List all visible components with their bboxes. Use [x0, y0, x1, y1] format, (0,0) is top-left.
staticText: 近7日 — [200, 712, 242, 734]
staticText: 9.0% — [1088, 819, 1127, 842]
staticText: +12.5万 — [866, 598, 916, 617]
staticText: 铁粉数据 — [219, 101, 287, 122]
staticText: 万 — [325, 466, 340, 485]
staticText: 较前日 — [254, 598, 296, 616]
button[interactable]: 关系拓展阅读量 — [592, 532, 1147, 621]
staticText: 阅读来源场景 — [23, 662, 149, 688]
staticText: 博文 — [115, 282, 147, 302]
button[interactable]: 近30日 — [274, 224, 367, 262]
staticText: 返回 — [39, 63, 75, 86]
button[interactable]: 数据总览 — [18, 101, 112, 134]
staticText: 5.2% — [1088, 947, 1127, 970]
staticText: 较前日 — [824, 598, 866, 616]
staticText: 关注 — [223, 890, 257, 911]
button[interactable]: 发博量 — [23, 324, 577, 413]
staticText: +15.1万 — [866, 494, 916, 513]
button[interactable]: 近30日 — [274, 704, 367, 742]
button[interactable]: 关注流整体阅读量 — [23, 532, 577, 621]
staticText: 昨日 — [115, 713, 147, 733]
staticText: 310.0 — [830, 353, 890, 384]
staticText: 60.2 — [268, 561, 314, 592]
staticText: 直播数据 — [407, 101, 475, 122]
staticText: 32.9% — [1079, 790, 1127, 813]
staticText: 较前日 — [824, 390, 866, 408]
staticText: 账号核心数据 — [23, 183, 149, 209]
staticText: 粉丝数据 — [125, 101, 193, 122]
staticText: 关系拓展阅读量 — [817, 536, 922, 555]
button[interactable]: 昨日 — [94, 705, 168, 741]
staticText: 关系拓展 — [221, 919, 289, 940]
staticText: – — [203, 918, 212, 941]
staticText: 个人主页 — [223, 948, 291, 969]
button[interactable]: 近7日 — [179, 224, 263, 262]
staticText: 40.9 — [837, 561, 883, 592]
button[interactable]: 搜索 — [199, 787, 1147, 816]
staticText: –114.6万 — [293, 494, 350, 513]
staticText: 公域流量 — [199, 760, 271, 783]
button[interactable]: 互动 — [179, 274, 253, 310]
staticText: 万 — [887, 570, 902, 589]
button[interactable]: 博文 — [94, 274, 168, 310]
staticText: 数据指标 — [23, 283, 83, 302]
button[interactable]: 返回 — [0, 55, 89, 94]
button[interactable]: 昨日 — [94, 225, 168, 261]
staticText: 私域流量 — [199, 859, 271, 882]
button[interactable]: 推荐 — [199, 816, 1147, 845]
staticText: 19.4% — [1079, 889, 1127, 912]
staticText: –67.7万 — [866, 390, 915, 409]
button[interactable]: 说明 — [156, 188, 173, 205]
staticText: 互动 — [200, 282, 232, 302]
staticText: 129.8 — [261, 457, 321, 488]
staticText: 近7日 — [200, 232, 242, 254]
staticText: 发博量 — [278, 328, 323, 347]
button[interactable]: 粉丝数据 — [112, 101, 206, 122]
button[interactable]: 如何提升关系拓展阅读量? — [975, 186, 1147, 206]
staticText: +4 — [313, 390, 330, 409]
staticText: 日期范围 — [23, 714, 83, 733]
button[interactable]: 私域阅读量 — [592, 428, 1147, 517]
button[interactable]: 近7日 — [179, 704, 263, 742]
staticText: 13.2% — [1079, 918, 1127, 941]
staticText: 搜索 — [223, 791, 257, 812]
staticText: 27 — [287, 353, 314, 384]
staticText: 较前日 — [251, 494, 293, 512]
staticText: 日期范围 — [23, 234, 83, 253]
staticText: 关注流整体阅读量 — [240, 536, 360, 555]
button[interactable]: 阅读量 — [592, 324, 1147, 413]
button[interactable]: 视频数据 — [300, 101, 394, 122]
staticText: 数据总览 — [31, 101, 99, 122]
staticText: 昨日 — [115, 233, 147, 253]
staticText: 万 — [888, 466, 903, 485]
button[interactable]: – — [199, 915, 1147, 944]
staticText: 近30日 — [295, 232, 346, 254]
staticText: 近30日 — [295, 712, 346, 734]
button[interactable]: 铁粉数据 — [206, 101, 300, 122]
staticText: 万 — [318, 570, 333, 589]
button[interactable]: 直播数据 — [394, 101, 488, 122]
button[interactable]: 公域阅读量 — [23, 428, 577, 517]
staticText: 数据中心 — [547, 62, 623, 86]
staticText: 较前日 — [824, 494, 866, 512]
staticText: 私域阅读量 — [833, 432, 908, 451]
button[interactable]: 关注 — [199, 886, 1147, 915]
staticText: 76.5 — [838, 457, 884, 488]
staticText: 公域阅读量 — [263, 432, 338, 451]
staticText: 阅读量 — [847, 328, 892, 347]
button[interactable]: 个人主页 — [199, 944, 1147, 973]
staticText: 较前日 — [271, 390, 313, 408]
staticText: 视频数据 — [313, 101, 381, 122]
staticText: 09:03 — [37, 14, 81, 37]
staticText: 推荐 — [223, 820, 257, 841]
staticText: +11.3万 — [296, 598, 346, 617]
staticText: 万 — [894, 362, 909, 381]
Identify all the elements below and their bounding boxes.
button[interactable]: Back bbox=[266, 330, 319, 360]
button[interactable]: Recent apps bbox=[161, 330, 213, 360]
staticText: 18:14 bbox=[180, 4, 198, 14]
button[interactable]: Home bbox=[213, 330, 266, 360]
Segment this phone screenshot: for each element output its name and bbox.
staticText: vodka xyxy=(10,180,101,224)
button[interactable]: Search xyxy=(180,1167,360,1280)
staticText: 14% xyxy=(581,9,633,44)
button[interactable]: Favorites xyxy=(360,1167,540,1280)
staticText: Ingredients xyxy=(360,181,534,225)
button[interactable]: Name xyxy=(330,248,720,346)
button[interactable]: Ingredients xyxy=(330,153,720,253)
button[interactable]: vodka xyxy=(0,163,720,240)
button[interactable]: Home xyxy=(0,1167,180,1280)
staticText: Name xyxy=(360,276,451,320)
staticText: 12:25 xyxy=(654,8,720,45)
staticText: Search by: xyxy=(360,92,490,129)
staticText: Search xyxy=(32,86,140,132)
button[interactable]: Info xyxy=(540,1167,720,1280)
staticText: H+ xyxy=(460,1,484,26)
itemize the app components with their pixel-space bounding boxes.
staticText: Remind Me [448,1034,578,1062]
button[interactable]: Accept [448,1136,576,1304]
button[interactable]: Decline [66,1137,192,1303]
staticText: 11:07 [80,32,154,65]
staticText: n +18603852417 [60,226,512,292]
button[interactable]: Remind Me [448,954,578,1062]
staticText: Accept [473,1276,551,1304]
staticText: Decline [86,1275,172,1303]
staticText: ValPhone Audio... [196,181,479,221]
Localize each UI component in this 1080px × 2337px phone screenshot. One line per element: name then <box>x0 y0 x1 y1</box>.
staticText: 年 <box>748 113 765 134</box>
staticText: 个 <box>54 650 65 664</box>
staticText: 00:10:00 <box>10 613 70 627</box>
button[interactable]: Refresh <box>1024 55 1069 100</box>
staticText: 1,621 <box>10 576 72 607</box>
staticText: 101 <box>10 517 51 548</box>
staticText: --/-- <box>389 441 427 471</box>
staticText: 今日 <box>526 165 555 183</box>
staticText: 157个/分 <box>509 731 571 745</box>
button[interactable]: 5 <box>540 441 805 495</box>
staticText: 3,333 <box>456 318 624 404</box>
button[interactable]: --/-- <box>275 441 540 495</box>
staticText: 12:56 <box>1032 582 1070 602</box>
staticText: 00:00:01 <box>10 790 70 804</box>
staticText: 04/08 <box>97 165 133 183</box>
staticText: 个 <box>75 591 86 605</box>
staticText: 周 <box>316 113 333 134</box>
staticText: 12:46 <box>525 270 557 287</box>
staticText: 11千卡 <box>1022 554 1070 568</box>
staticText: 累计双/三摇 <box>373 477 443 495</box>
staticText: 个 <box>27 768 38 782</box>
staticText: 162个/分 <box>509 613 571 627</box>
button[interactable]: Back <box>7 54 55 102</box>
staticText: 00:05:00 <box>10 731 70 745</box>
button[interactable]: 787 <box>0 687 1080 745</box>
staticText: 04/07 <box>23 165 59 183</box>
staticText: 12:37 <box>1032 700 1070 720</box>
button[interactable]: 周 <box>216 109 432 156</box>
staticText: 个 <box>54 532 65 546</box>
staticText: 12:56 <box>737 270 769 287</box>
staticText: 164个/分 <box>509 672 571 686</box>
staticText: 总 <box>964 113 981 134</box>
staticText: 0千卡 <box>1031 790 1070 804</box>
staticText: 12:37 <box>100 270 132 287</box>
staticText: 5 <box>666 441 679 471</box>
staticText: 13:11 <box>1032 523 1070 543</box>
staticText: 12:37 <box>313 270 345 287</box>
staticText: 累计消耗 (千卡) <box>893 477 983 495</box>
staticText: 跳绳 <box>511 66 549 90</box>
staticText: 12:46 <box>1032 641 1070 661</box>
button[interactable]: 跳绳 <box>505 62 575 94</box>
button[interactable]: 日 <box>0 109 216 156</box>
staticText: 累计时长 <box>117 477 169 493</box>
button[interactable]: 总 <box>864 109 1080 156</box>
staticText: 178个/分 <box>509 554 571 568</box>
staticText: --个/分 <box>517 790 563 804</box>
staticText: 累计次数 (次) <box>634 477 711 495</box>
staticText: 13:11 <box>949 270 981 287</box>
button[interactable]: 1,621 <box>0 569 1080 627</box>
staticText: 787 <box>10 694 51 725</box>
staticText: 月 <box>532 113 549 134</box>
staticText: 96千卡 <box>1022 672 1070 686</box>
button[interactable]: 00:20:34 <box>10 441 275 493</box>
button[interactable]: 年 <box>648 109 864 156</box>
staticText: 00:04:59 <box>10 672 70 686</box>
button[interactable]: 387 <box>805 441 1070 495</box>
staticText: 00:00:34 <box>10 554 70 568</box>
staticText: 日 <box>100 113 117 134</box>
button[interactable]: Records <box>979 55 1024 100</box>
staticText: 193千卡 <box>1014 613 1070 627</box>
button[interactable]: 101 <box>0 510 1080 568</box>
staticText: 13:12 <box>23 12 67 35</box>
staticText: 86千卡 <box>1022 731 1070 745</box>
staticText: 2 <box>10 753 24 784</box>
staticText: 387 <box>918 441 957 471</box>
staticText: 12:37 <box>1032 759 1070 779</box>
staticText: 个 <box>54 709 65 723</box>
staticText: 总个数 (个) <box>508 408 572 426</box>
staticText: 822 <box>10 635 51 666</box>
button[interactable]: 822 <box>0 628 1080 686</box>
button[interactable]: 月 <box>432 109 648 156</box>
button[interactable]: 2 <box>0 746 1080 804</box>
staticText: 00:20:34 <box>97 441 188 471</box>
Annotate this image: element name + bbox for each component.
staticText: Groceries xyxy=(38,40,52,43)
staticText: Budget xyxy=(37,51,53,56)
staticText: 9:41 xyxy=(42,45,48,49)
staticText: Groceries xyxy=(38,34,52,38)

^^^^^^^^

All lines from the one holding "Annotate this image: element" through the final line of the material must be set down exactly, and nothing else may be added.

Annotate this image: element name + bbox for each component.
staticText: Groceries xyxy=(38,40,52,43)
staticText: Budget xyxy=(37,51,53,56)
staticText: 9:41 xyxy=(42,45,48,49)
staticText: Groceries xyxy=(38,34,52,38)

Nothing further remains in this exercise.